At the same time, two of the three Black Muslims convicted of the killing and sentenced to long prison terms have persistently maintained their innocence. In his deathbed letter, Raymond Wood wrote that Khalil Islam, also known as Thomas Johnson, “was later arrested and wrongfully convicted to protect my cover and the secrets of the FBI and NYPD.” Johnson, paroled in the mid-1980s, died in 2009.

Wood added, “I am aging and in failing health; recently I learned about the death of Thomas Johnson and [am] deeply concerned that with my death his family will not be able to exonerate him. It is my hope that this information is received with the understanding that I have carried these secrets with a heavy heart and remorsefully regret my participation in this matter.”

It is very likely that the assassination of Malcolm X was a complex operation consisting of different elements. Wood’s role was only part of the conspiracy—the necessary weakening of door security on the fateful day. Very soon after Malcolm X began speaking there was a disturbance created in the hall, and then a man rushed forward and shot Malcolm once in the chest with a sawed-off shotgun as two others charged the stage firing semi-automatic handguns.

While the FBI declined comment, the office of the Manhattan District Attorney as well as the NYPD responded to the latest revelations with carefully worded, evasive and hypocritical statements. After the showing of “Who Killed Malcolm X?” Democratic District Attorney Cyrus Vance announced a reopening of the investigation into the murder. After the February 20 news conference, the DA’s office announced that “review of this matter is active and ongoing.”

The NYPD, meanwhile, which is directly implicated in Malcolm X’s murder, said it “has provided all available records relevant to the case to the District Attorney. The Department remains committed to assist with that review in any way.”

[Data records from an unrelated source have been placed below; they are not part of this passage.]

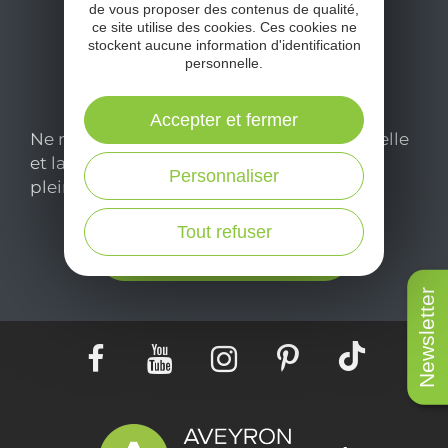
de vous proposer des contenus de qualité,
ce site utilise des cookies. Ces cookies ne
stockent aucune information d'identification
personnelle.
Accepter et fermer
Ne manquez pas notre newsletter mensuelle
et laissez-vous inspirer pour profiter
Personnaliser
pleinement de votre séjour en Aveyron.
Tout refuser
Je m'abonne ici
Newsletter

Alongside the necessary fight to reveal the truth about the killing of Malcolm X, some broader political conclusions must be drawn. Malcolm X was a marked man, not when he was in the Nation of Islam, but only after he left it and began, even in the most limited fashion, to acknowledge that racial separation was not the answer to racism, and that skin color was not the source of inequality and injustice. The lesson is not a new one but is underscored: Left-wing organizations must maintain the highest vigilance in relation to the various state agencies whose job is to employ infiltration, provocation and murderous violence to defend the outmoded system of capitalist exploitation.